I'm no DB guru, but on the projects that I've worked on in the past,
this approach has served me well. I have also seen it recommended in my
reference books for managing users and groups ie...
Table1: Users
Table2: Groups
Table3: UsersGroups
HTH,
kevin
-----Original Message-----
From: operationsengineer1@yahoo.com
[mailto:operationsengineer1@yahoo.com]
Sent: Tuesday, February 15, 2005 10:14 AM
To: Mike G.; Deepblues
Cc: pgsql-novice@postgresql.org
Subject: [NOVICE] Revision Control
i'm working with data that requires revisions.
the easiest way to think about it is a product by
revision. for example,
product A, rev 1
product A, rev 2
product A, rev 3
where is revision is potentially a viable product to
some customer. iow, customer blue may order product
A, rev 3 and customer green may want product A, rev 1.

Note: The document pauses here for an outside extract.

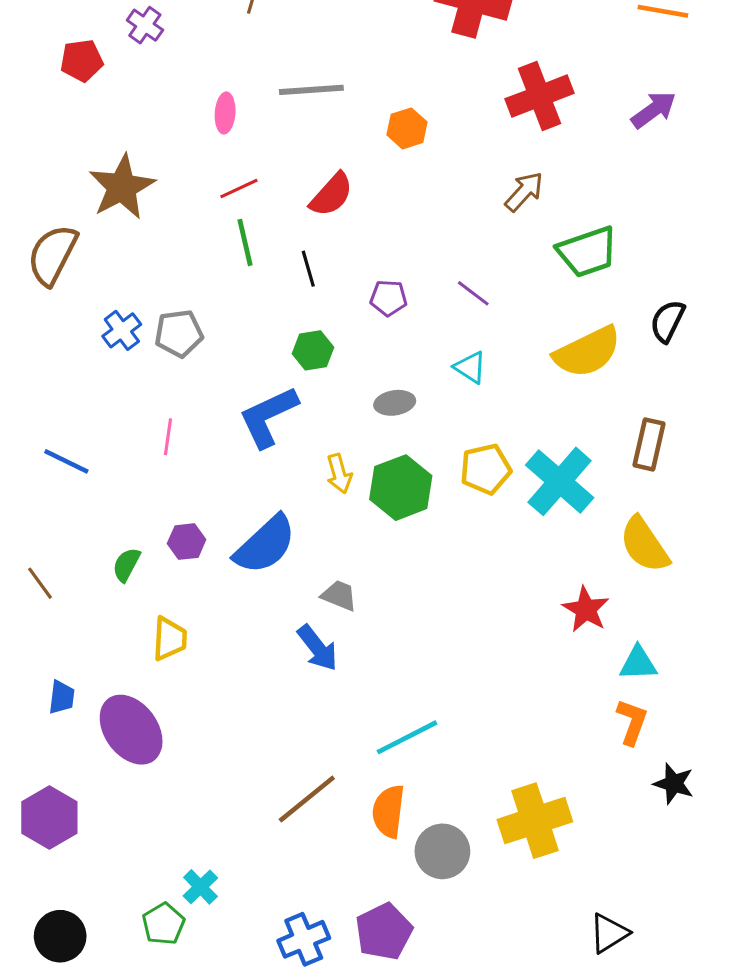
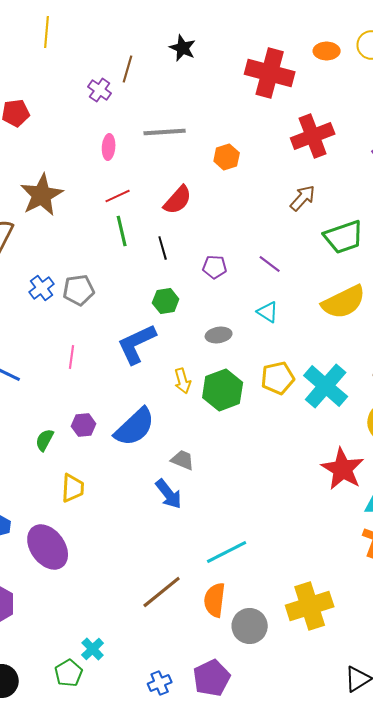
purple cross: (145, 25) -> (100, 90), moved
red star: (586, 609) -> (343, 469), size x1.4
blue cross: (304, 939) -> (160, 683), size x0.7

i have put some thought into this and developed the
following scheme...
three tables (T=table, C=column in table, PK=primary
key, FK=foreign key):
T product_base
C PK product_base_id
C product_number
C product_name
C product_description
T revision
C PK revision_id
C revision_number
C revision_description
T product_revision
C PK product_revision_id
C FK product_base_id
C FK revision_id
does this seem like a reasonable approach to solving
this problem? please let me know if you have a better
approach or more information to improve this approach.